Но особенно влекло взоры Реми к окнам пятого этажа. Ему никогда не доводилось увидеть там ничего необычного, ничего таинственного, соблазнительного, ничего такого, что кружит голову молодого человека. Окна пятого этажа примечательны были лишь клеткой с чижами и крохотным горшочком с цветком. За этими окнами жила дама не первой молодости, степенная, деятельная и очень спокойная; то в одном, то в другом окне появлялось кроткое лицо этой дамы; ее поредевшие, но все еще красивые волосы уложены были венцом, а на темени белел, пожалуй, слишком широкий пробор. У ее дочери, еще совсем девочки, носившей короткие платьица, тоже были чудесные волосы, такие же белокурые, как у матери, но еще светлей, еще блестящей, густые, пышные - целая копна, разделенная надвое ниточкой пробора. Девочка, живая, как мальчишка, не могла усидеть на месте.

Реми, сам того не замечая, познакомился с укладом их жизни и стал с интересом следить за ее однообразным ходом.
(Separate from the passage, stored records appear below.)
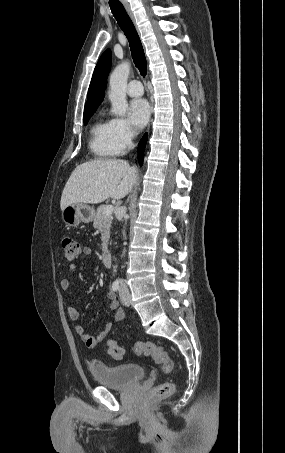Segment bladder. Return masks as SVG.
I'll return each mask as SVG.
<instances>
[{
    "instance_id": "bladder-1",
    "label": "bladder",
    "mask_w": 285,
    "mask_h": 453,
    "mask_svg": "<svg viewBox=\"0 0 285 453\" xmlns=\"http://www.w3.org/2000/svg\"><path fill=\"white\" fill-rule=\"evenodd\" d=\"M89 371L98 384L119 389L133 385L145 375L144 368L136 363L109 366L93 361L89 364Z\"/></svg>"
}]
</instances>
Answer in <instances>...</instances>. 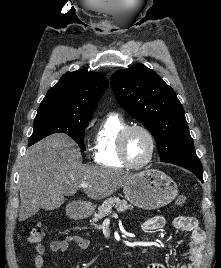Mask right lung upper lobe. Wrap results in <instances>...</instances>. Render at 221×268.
<instances>
[{
  "instance_id": "cb5924a9",
  "label": "right lung upper lobe",
  "mask_w": 221,
  "mask_h": 268,
  "mask_svg": "<svg viewBox=\"0 0 221 268\" xmlns=\"http://www.w3.org/2000/svg\"><path fill=\"white\" fill-rule=\"evenodd\" d=\"M107 87L108 80L101 73L83 69L67 72L48 90L38 111H59L91 118Z\"/></svg>"
}]
</instances>
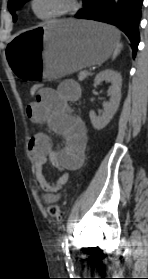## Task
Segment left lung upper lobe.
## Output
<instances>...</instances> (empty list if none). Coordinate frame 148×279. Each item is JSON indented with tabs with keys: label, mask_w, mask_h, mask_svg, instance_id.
Listing matches in <instances>:
<instances>
[{
	"label": "left lung upper lobe",
	"mask_w": 148,
	"mask_h": 279,
	"mask_svg": "<svg viewBox=\"0 0 148 279\" xmlns=\"http://www.w3.org/2000/svg\"><path fill=\"white\" fill-rule=\"evenodd\" d=\"M29 0H9L8 8L11 14L13 15L14 21L16 20L15 11L23 6Z\"/></svg>",
	"instance_id": "obj_1"
}]
</instances>
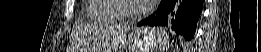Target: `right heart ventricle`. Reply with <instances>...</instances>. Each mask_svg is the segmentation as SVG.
Returning a JSON list of instances; mask_svg holds the SVG:
<instances>
[{
	"label": "right heart ventricle",
	"mask_w": 261,
	"mask_h": 52,
	"mask_svg": "<svg viewBox=\"0 0 261 52\" xmlns=\"http://www.w3.org/2000/svg\"><path fill=\"white\" fill-rule=\"evenodd\" d=\"M115 0H90L86 8L89 21L99 24H117L122 20L115 14Z\"/></svg>",
	"instance_id": "1"
}]
</instances>
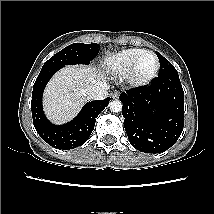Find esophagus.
I'll use <instances>...</instances> for the list:
<instances>
[{"mask_svg":"<svg viewBox=\"0 0 214 214\" xmlns=\"http://www.w3.org/2000/svg\"><path fill=\"white\" fill-rule=\"evenodd\" d=\"M111 97L114 98V99L118 98L119 97V91L115 90L114 92H112L111 93Z\"/></svg>","mask_w":214,"mask_h":214,"instance_id":"esophagus-1","label":"esophagus"}]
</instances>
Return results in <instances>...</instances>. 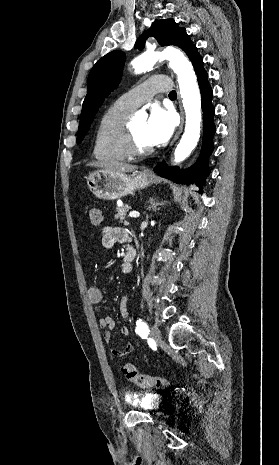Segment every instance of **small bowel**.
<instances>
[{
	"label": "small bowel",
	"instance_id": "c3829d8e",
	"mask_svg": "<svg viewBox=\"0 0 279 465\" xmlns=\"http://www.w3.org/2000/svg\"><path fill=\"white\" fill-rule=\"evenodd\" d=\"M101 241L102 245L110 249L112 248L116 243H129L130 238L128 233L118 227H105L102 230L101 234ZM132 265L131 263H123L122 264V272L123 273H129L131 271ZM88 297L90 301L93 304H98L102 301L103 299V294L101 289L98 286H92L88 290ZM121 313L123 317L128 320L129 319V313L126 308V302L123 301L121 305ZM115 320L111 316H104L99 319V326L101 329H103V338L106 342L111 341L112 337V330L115 328ZM129 328L127 325L123 326L121 328V334L124 336L129 335ZM134 351V346L132 343L128 342L125 344V346L122 349L114 348L111 350V353L115 357H120V358H126L127 356L131 355Z\"/></svg>",
	"mask_w": 279,
	"mask_h": 465
}]
</instances>
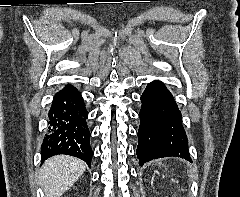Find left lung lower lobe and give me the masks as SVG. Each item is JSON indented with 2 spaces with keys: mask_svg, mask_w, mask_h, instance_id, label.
Instances as JSON below:
<instances>
[{
  "mask_svg": "<svg viewBox=\"0 0 240 197\" xmlns=\"http://www.w3.org/2000/svg\"><path fill=\"white\" fill-rule=\"evenodd\" d=\"M141 101L137 148L140 166L153 159L171 156L192 162L181 113L164 84L160 81L148 84Z\"/></svg>",
  "mask_w": 240,
  "mask_h": 197,
  "instance_id": "left-lung-lower-lobe-1",
  "label": "left lung lower lobe"
}]
</instances>
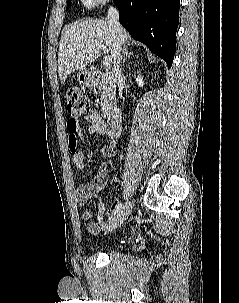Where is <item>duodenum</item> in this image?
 <instances>
[{
    "instance_id": "410a0bca",
    "label": "duodenum",
    "mask_w": 239,
    "mask_h": 303,
    "mask_svg": "<svg viewBox=\"0 0 239 303\" xmlns=\"http://www.w3.org/2000/svg\"><path fill=\"white\" fill-rule=\"evenodd\" d=\"M89 77L91 80L102 86L112 85L116 82V76L112 72H93ZM105 126L111 137L115 138L119 136L122 131V116L117 109H112L108 113Z\"/></svg>"
}]
</instances>
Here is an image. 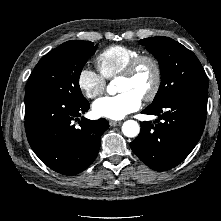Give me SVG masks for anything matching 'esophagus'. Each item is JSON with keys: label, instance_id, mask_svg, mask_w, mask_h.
<instances>
[{"label": "esophagus", "instance_id": "esophagus-1", "mask_svg": "<svg viewBox=\"0 0 221 221\" xmlns=\"http://www.w3.org/2000/svg\"><path fill=\"white\" fill-rule=\"evenodd\" d=\"M121 121H110L109 122V124H110V126H113V127H115V126H119V125H121Z\"/></svg>", "mask_w": 221, "mask_h": 221}]
</instances>
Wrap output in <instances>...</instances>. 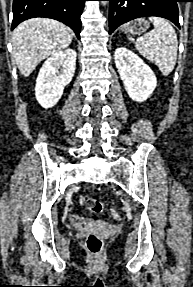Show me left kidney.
I'll list each match as a JSON object with an SVG mask.
<instances>
[{
    "label": "left kidney",
    "instance_id": "5707ae66",
    "mask_svg": "<svg viewBox=\"0 0 193 287\" xmlns=\"http://www.w3.org/2000/svg\"><path fill=\"white\" fill-rule=\"evenodd\" d=\"M116 68L130 98L136 102L146 101L157 85L151 68L135 53L119 47L114 54Z\"/></svg>",
    "mask_w": 193,
    "mask_h": 287
}]
</instances>
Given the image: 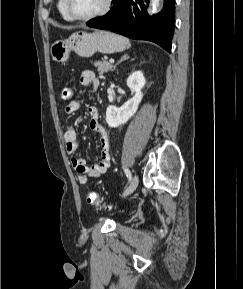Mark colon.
I'll list each match as a JSON object with an SVG mask.
<instances>
[{"instance_id": "5ec220e1", "label": "colon", "mask_w": 243, "mask_h": 289, "mask_svg": "<svg viewBox=\"0 0 243 289\" xmlns=\"http://www.w3.org/2000/svg\"><path fill=\"white\" fill-rule=\"evenodd\" d=\"M72 96V90L69 87H63L60 92V98L63 101H67L71 98ZM87 203L92 205V206H102L104 208H110V205L108 204H102L101 201L99 200L98 196L94 192H88L87 194Z\"/></svg>"}]
</instances>
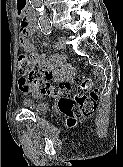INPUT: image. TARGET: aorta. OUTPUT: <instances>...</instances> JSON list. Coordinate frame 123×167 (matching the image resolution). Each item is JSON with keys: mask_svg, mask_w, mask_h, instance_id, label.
Masks as SVG:
<instances>
[{"mask_svg": "<svg viewBox=\"0 0 123 167\" xmlns=\"http://www.w3.org/2000/svg\"><path fill=\"white\" fill-rule=\"evenodd\" d=\"M31 4L39 15L38 24L41 31L49 33L51 31V22L45 13L43 0H31Z\"/></svg>", "mask_w": 123, "mask_h": 167, "instance_id": "1", "label": "aorta"}]
</instances>
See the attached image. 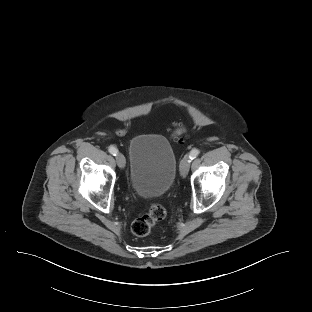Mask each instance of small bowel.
<instances>
[{
	"label": "small bowel",
	"mask_w": 312,
	"mask_h": 312,
	"mask_svg": "<svg viewBox=\"0 0 312 312\" xmlns=\"http://www.w3.org/2000/svg\"><path fill=\"white\" fill-rule=\"evenodd\" d=\"M115 132L118 135L122 136V135H124L126 133V129L125 128H118V129L115 130Z\"/></svg>",
	"instance_id": "small-bowel-1"
}]
</instances>
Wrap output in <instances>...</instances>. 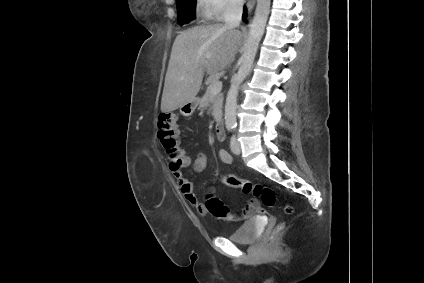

Он знал часы еды и уроков, время прогулок, время, когда уносили с балкона в комнату клетку с птицами, дни, когда дочка, прихватив книги и тетради, отправляется к учительнице. Он знал, что обе по воскресеньям выходят из дома в одиннадцать часов с молитвенником в руках. Обычно же девочка в десять часов утра усаживалась за пианино, медная скоба которого блестела у окна в золоченой гостиной. Реми видел, как две красных ручки, две детских ручки неистово носятся по клавишам и разыгрывают гаммы, которых он не слышит. Но долго не усидишь на табурете перед фортепиано. Как не подойти к окошку, а если оно затворено, как не приподнять белую занавеску, не взглянуть с откровенным любопытством на улицу, не прижаться лицом к стеклу, да так, что кончик носа сплющится и побелеет; потом девочка вдруг исчезала так же неожиданно, как и появлялась, без видимых причин, будто, вспорхнув, улетала птичка. И у матери и у девочки было детское выражение глаз; широко открытые, ясные глаза, не ведающие грез, казалось говорили: "Ничто не смущало и не смутит наш сердечный покой". Мать, вероятно, уже давным-давно овдовела, и в ней чувствовалась безмятежность. В ее плавных, но не изящных движениях, в ее неустанной, но не суетливой заботливости сквозило добродушие, свойственное полным женщинам. Барышня была порывиста. Барышне, например, как-то вздумалось распахнуть дверь на балкон, перевеситься через перила и окликнуть двух подруг, с которыми она ходила на уроки закона божьего. Она ничуть не смутилась, когда мать велела ей вернуться в комнату и послала, как понял Реми, горничную за двумя этими юными девицами, которые, поднявшись, сказали, вероятно, что-то смешное, потому что три подруги дружно рассмеялись. Девичий смех издали доносился до слуха Реми, напоминая тот тихий звон, который слышится, когда пересыпаешь жемчужины.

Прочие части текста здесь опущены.